Exercise details: Every line of the entries that holds the word "Malang" is to be copied.

Information:
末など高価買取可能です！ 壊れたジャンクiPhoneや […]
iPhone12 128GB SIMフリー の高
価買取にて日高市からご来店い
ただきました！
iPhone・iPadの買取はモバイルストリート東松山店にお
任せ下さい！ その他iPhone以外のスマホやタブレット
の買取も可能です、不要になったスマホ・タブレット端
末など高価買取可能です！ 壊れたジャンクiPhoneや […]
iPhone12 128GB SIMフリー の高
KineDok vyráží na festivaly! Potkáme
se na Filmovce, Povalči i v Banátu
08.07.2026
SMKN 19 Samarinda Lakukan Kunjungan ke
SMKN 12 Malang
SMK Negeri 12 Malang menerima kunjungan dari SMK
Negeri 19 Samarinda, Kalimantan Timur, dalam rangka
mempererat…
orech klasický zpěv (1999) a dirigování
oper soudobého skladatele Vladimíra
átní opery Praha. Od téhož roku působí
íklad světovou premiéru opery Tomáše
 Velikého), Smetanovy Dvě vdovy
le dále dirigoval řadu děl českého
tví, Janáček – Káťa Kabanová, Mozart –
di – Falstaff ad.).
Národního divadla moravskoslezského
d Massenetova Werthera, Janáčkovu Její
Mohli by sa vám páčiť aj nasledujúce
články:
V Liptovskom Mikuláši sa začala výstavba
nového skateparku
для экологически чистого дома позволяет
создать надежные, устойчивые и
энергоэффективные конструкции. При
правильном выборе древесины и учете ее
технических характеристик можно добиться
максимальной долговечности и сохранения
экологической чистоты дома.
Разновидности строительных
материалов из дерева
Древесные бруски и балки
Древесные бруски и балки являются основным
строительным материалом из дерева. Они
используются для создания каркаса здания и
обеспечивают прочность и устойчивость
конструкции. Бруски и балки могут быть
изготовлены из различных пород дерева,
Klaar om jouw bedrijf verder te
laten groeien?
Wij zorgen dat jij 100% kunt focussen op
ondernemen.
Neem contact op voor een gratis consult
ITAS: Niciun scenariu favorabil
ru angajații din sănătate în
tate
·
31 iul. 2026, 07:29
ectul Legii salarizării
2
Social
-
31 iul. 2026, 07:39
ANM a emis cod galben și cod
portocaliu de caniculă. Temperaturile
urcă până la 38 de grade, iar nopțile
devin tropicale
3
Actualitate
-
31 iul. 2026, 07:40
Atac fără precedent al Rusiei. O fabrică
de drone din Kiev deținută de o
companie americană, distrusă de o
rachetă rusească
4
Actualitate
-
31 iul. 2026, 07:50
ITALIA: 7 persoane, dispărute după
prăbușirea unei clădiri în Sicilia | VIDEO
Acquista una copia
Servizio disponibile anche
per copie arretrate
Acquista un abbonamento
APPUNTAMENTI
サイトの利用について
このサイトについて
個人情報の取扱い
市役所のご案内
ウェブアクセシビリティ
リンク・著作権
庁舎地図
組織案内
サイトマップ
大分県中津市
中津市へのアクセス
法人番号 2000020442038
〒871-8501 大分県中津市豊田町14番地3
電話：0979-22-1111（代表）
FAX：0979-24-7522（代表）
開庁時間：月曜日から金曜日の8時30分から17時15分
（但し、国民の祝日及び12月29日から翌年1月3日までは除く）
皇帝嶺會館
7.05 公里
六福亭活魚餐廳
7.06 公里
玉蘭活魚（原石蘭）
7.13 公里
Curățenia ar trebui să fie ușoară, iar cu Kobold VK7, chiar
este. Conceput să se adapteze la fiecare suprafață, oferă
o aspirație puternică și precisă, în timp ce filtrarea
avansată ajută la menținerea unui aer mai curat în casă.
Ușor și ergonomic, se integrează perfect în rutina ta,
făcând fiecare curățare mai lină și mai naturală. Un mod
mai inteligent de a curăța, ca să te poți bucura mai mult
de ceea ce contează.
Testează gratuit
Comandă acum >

Response area:
SMKN 12 Malang
SMK Negeri 12 Malang menerima kunjungan dari SMK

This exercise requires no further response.